Tehachapi's Online Community News & Entertainment Guide
The TALE: Tehachapi Art, Literature and Entertainment
No GPS. No smartphones. No internet. Yet they managed to get around, keep in touch and gather information while solving mysteries! I was a mature 12 year old, or liked to think I was. I wandered into the adult section of the library often and Phyllis A. Whitney’s books were my first gothic novels. They were full of eeriness and mystery, with big dark houses, ghostly hallways and creepy attics. Who doesn’t like to be scared in the safe environment of their own cozy chair? I also did a lot of reading under the covers with my flashlight back then, reading through the night into many early dawns! I read entranced and enthralled. I couldn’t put some books down without knowing their endings.

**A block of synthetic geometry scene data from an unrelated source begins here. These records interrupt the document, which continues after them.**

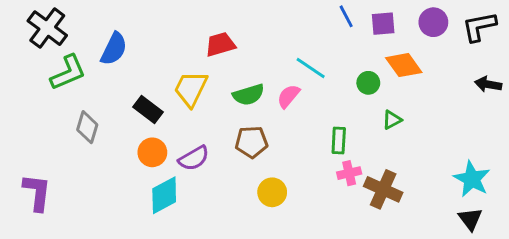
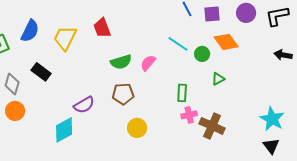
red trapezoid: (220, 44) -> (102, 28), turned -95
cyan line: (311, 68) -> (178, 44), moved
yellow trapezoid: (191, 89) -> (65, 38), moved
black rectangle: (148, 109) -> (41, 72), moved
orange circle: (152, 152) -> (15, 111), moved

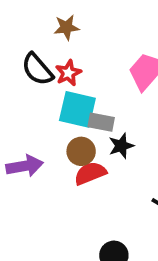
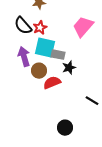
brown circle: (81, 151) -> (39, 71), moved
purple arrow: (25, 166) -> (24, 57), moved, turned -96

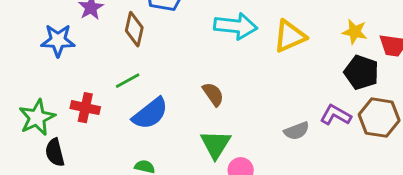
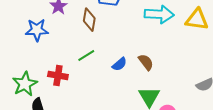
yellow triangle: (290, 36) -> (197, 19), turned 35
blue semicircle: (150, 113) -> (120, 64), moved, size x0.6

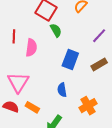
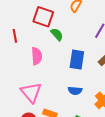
red line: (14, 36) -> (15, 36), moved
blue semicircle: (62, 90) -> (75, 91), turned -64

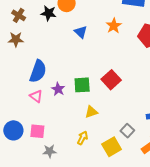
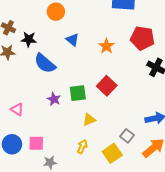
black star: (49, 13) -> (29, 39), moved
orange star: (114, 26) -> (106, 46), moved
blue semicircle: (38, 71) -> (45, 63), moved, turned 115
pink triangle: (36, 96) -> (17, 109), moved

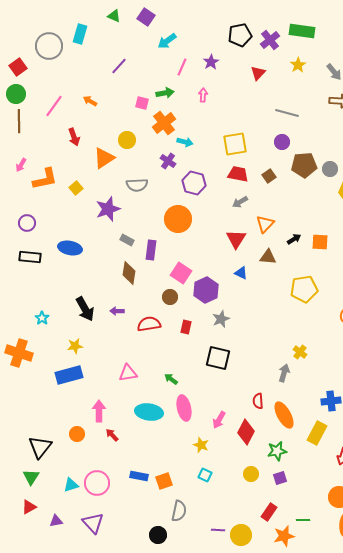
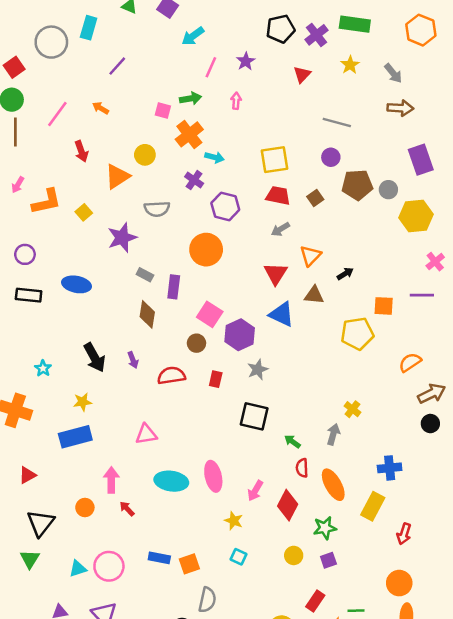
purple line: (119, 66) -> (117, 66), moved
orange square: (320, 242) -> (384, 306), moved
blue triangle: (241, 273) -> (282, 314), size x1.6
purple arrow: (117, 311) -> (133, 360), turned -112
green arrow: (171, 379) -> (292, 442), moved
red triangle: (29, 507) -> (27, 475), moved

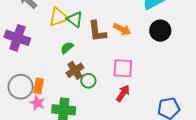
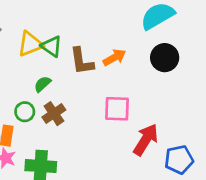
orange arrow: (122, 29) -> (114, 57), turned -54
green circle: (88, 81) -> (25, 112), moved
red arrow: (123, 93) -> (146, 140), moved, size x1.4

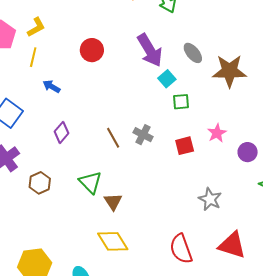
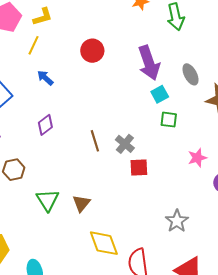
red square: (185, 146) -> (139, 167), moved
green triangle: (90, 182) -> (48, 200), moved
yellow diamond: (113, 241) -> (104, 243), moved

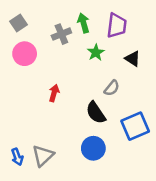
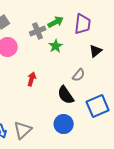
green arrow: (84, 23) -> (56, 22), turned 77
green star: (96, 52) -> (56, 46), moved
black triangle: (133, 59) -> (96, 51), turned 48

Whitney was one of those authors that caught my attention. A prolific writer, born in Japan in 1903 to American parents, she lived her childhood in Japan, San Francisco, Texas and Chicago. Quite diverse settings to influence her early imagination. She wrote both juvenile and adult mysteries, many in her later years from exotic locations as she loved to travel as an adult. She lived to be 104 and wrote 39 adult novels and 14 young adult novels, plus many short stories and several books on writing. The New York Times called her “the Queen of American Gothics” but she preferred to be referred to as a writer of “romantic novels of suspense.”
Her first novel “A Place for Ann” was published in 1941. Her last, “Amethyst Dreams,” in 1997. My first read was “Window in the Square” written in 1962. Periodically, they re-release her novels with new covers in paperback. Recently I read “Woman Without a Past” and thoroughly enjoyed finding Whitney’s books again. I’m hoping you will too. And I hope newer, younger readers will get onboard and be willing to travel into an earlier setting before tech gave us a helping hand in solving mysteries.
“Woman Without a Past” takes place in Charleston, South Carolina. A charming southern city that to this day refer to their war (the Civil War) as if it was yesterday. Molly finds out she was abducted as a child and has a twin sister. Traveling from her adoptive home in Long Island, New York, she finds the south intriguing, beguiling and restful other than the undercurrents that spell danger to her and all she meets.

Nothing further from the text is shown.